Regina smiles as he places it on the bed. "And where is Emma?"

"Nursing a burn." He rolls his eyes. Regina makes a mental commentary of his likeness to Emma whenever he makes these certain faces. Emma will always argue otherwise––Henry's judgment whenever she fails something like apple pancakes is purely and all Regina.

"Thank you both," Regina laughs, and Henry ducks his head so she can place a kiss on his hair.

"Cora is coming later." It sounds so easy out of his mouth, and Regina is sometimes still surprised that there would ever exist a reality in which those words wouldn't make her feel sick. The heart is the difference, she reminds herself. The heart is the biggest difference.

Regina begins slicing at the pancakes. "How was your day with her yesterday?"

"Really cool, actually, she told me a lot of stories about Wonderland."

She raises an eyebrow, but her smile is unrelenting. "Is that so?"

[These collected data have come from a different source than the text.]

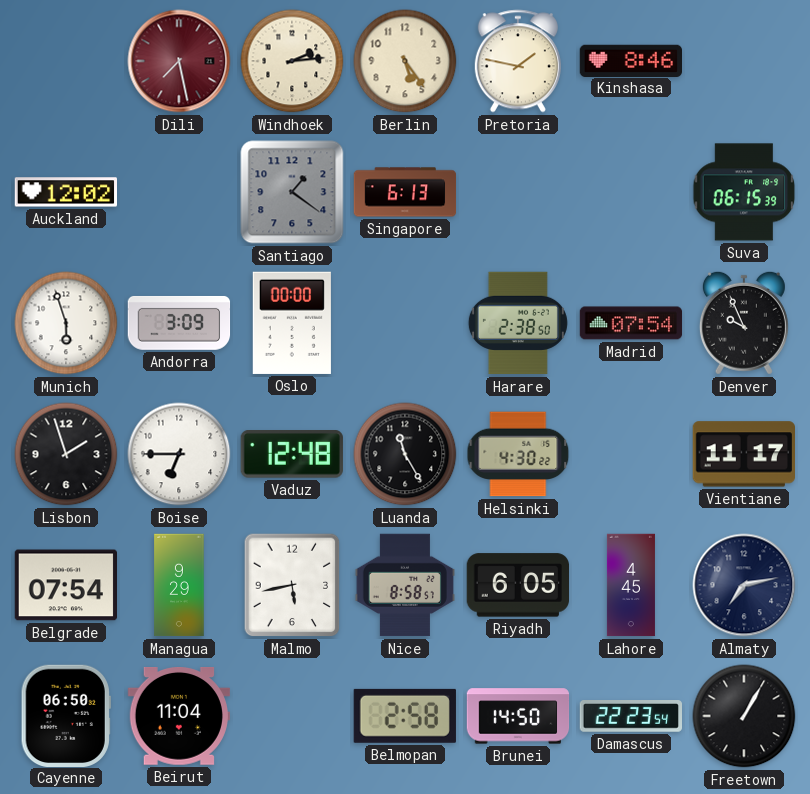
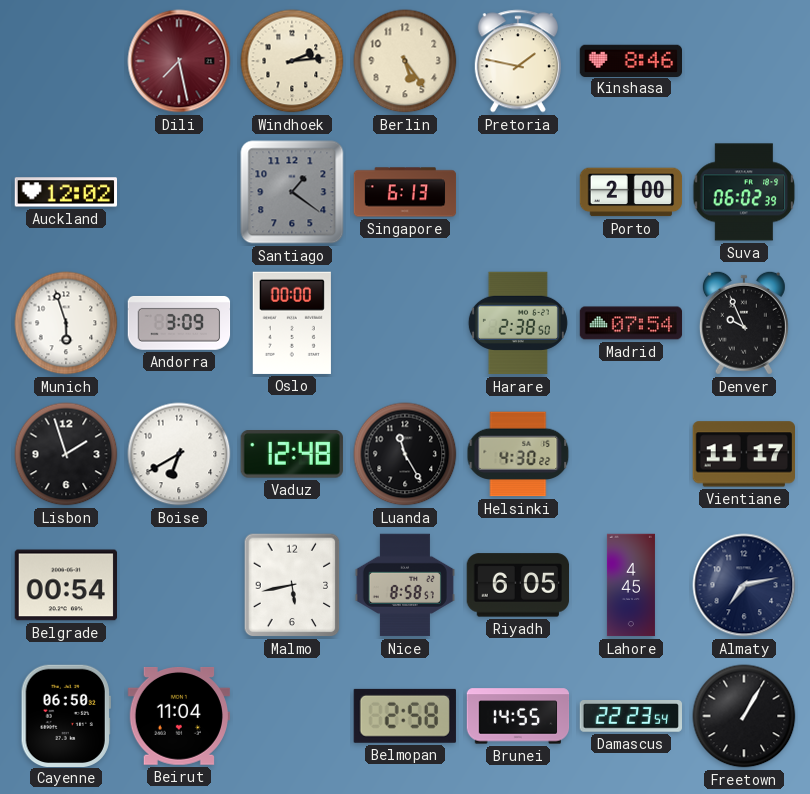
Porto: none -> 2:00
Suva: 06:15 -> 06:02
Boise: 6:45 -> 6:40
Belgrade: 07:54 -> 00:54
Managua: 9:29 -> none
Brunei: 14:50 -> 14:55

"She also told me something, ah," he hesitates, and how he can be so little and yet so grown she doesn't know, "that you never talked about before."

"And what was that?"

"She told me about your sister."

"Ah," says Regina, then takes careful sips from the mug of coffee.

"She said you knew her. I thought you could tell me more."

Something stings just a little under Regina's heart. Perhaps she knew her but never really. How does one acquaint itself with which does not really live?

"I think that's a story for another day, mijo," Regina says apologetically, pinches Henry's chubbying face. He winces and they laugh.

"I still need to wash my dishes. Happy birthday, Mom." He kisses her cheek and he takes off downstairs, closing the door enough but not shutting it.

Regina sighs with mirth, uses her fork and knife to examine each pancake underneath the others. When the door calmly swings open again, she doesn't look up.

"It's about time, Emma. I could tell which ones are yours by how burnt they are on the..."

Regina trails off. There is no one there.

She thinks perhaps it is a practical joke, but then something floats through the doorway, light and with ease. It's a daisy, just like the one Daniel had given her a lifetime ago, right down to the shade of purple in its center.

Regina holds out her hand and it lands flat on her palm. She is silent, and the weight of the mere flower feels like the weight of another's hand instead.

She looks up around her empty bedroom. She remembers all sorts of coldness she's felt throughout her life––the ice of loneliness, of anger, of emptiness––but this one, she had almost forgotten. Her quiet mouth forms a bright, bright smile.

"Hey?" Emma says at the doorway. Regina had not even heard her arrive. "Is everything okay?"

"Yeah," Regina says absently, sets the daisy down next to her where Emma can't see. Then she lifts the remainder of her first pancake with her fork, points it to Emma, and says, "But this has far too much cinnamon."